Tú podrías objetar: “¿Qué hago de un Dios tan débil, que muere? Preferiría un Dios fuerte, un Dios poderoso”. Pero, sabes, el poder de este mundo pasa, mientras el amor permanece. Sólo el amor guarda la vida que tenemos, porque abraza nuestras fragilidades y las transforma. Es el amor de Dios que en la Pascua sanó nuestro pecado con su perdón, que hizo de la muerte un pasaje de vida, que cambió nuestro miedo en confianza, nuestra angustia en esperanza. La Pascua nos dice que Dios puede convertir todo en bien. Que con Él podemos confiar verdaderamente en que todo saldrá bien. Y esta no es una ilusión, porque la muerte y resurrección de Jesús no son una ilusión: ¡fue una verdad! Por eso en la mañana de Pascua se nos dice: “¡No tengáis miedo!” (cf. Mt 28,5). Y las angustiosas preguntas sobre el mal no se esfuman de repente, pero encuentran en el Resucitado la base sólida que nos permite no naufragar.

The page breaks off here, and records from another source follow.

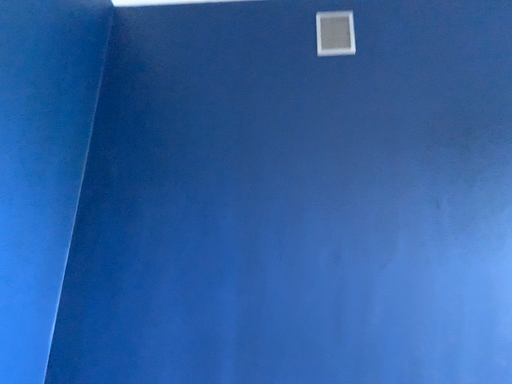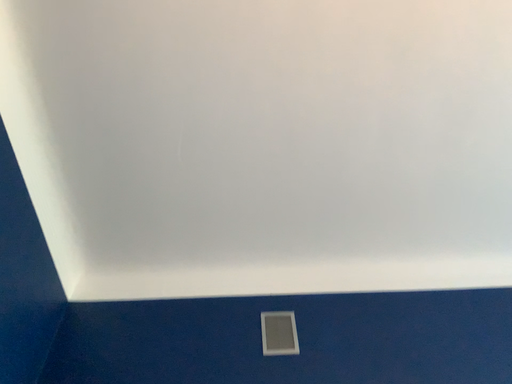 Question: How did the camera likely rotate when shooting the video?

Choices:
 (A) rotated upward
 (B) rotated downward

Answer: (A) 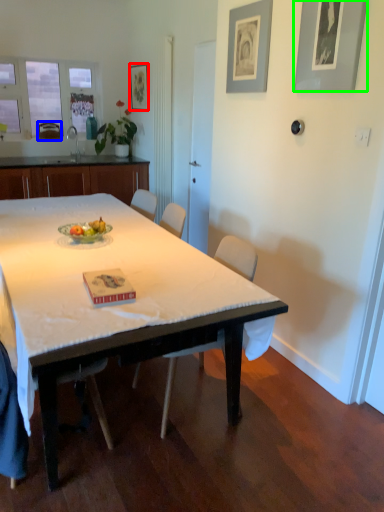 Question: Which object is positioned closest to picture frame (highlighted by a red box)? Select from chair (highlighted by a blue box) and picture frame (highlighted by a green box).

Choices:
 (A) chair
 (B) picture frame

Answer: (A) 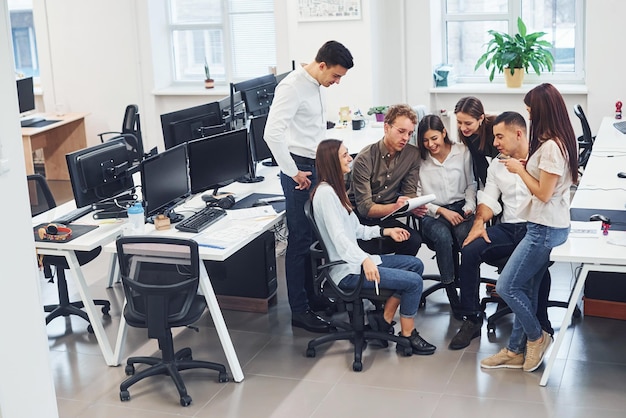 What are the coordinates of `windows` in the screenshot? It's located at (203, 46), (203, 16), (249, 5), (254, 40), (456, 35), (467, 3), (560, 17). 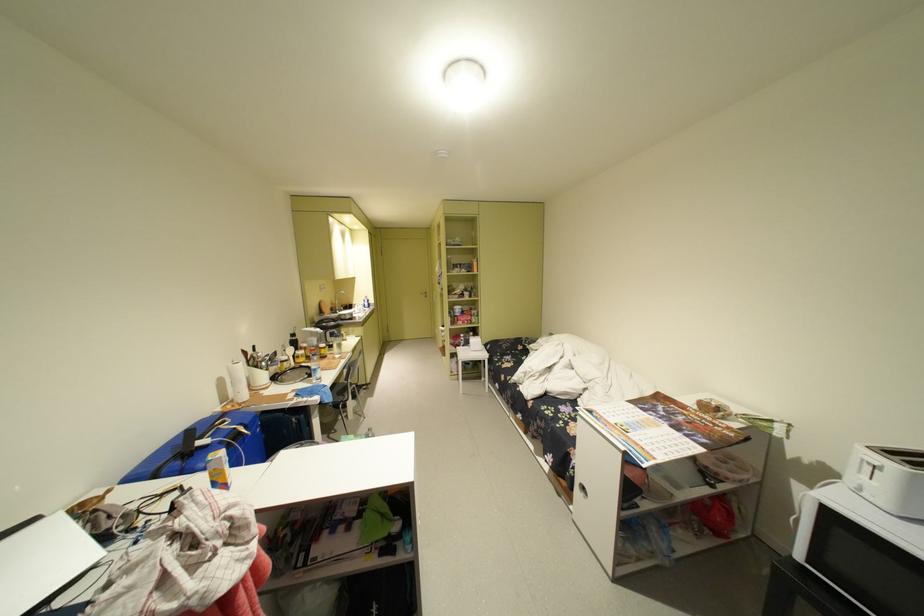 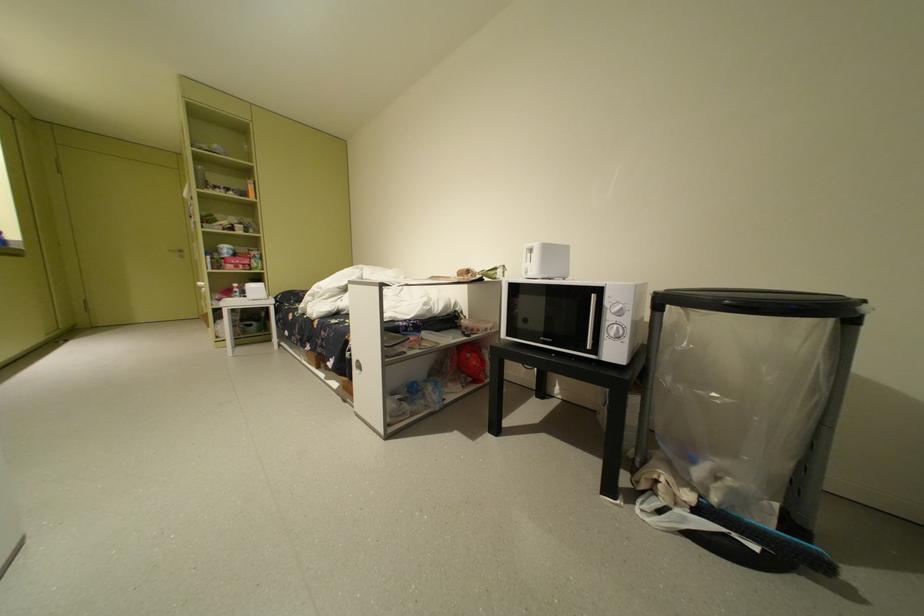 Question: The camera is either moving clockwise (left) or counter-clockwise (right) around the object. The first image is from the beginning of the video and the second image is from the end. Is the camera moving left or right when shooting the video?

Choices:
 (A) Left
 (B) Right

Answer: (A) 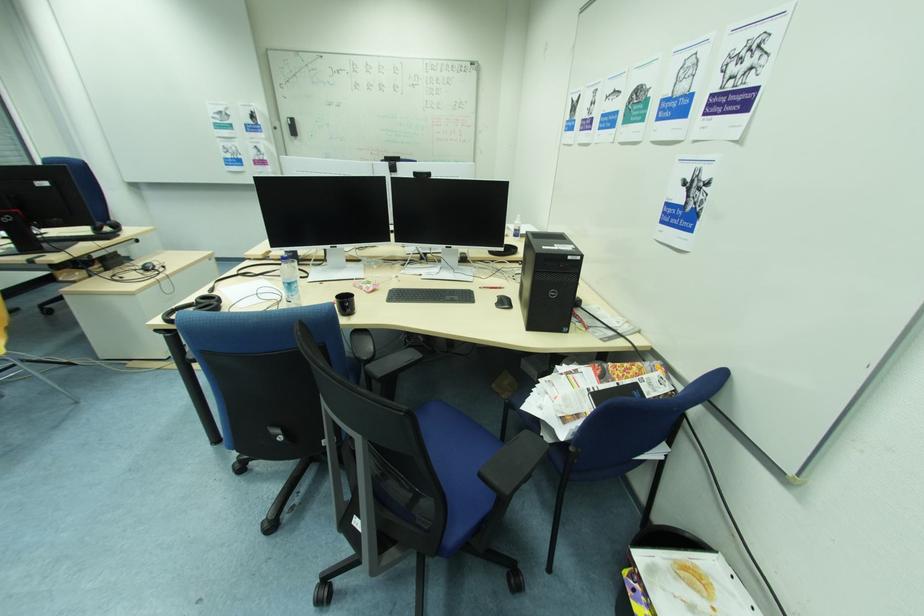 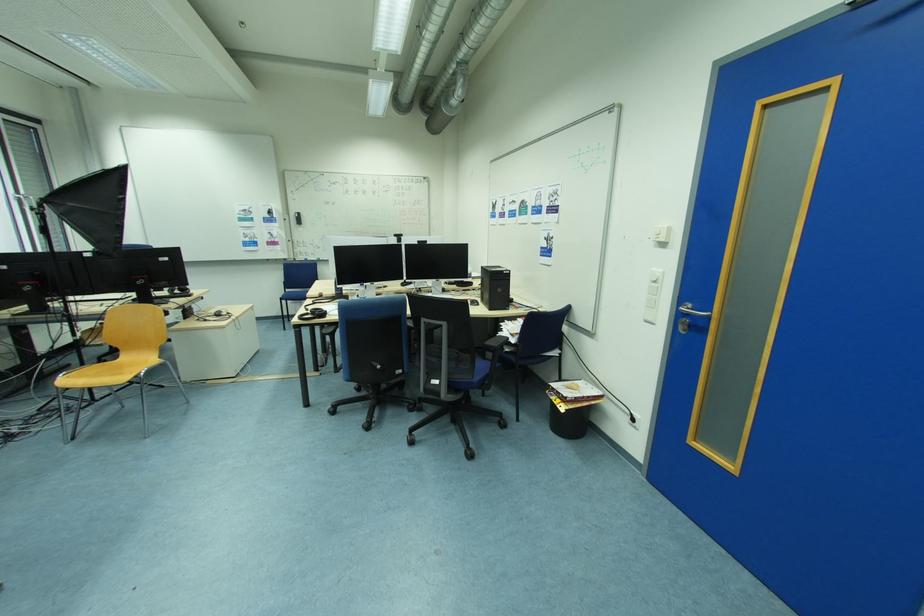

Queridos hermanos y hermanas, Jesús cambió la historia acercándose a nosotros y la convirtió, aunque todavía marcada por el mal, en historia de salvación. Ofreciendo su vida en la cruz, Jesús también derrotó a la muerte. Desde el corazón abierto del Crucificado, el amor de Dios llega a cada uno de nosotros. Podemos cambiar nuestras historias acercándonos a Él, acogiendo la salvación que nos ofrece. Hermanos y hermanas, abrámosle todo el corazón en la oración, esta semana, estos días: con el crucifijo y con el evangelio. No os olvidéis: crucifijo y evangelio. La liturgia doméstica será esta. Abrámosle todo el corazón en nuestra oración. Dejemos que su mirada se pose sobre nosotros y comprenderemos que no estamos solos, sino que somos amados, porque el Señor no nos abandona y nunca se olvida de nosotros. Y con estos pensmientos os deseo una Santa Semana y una Santa Pascua.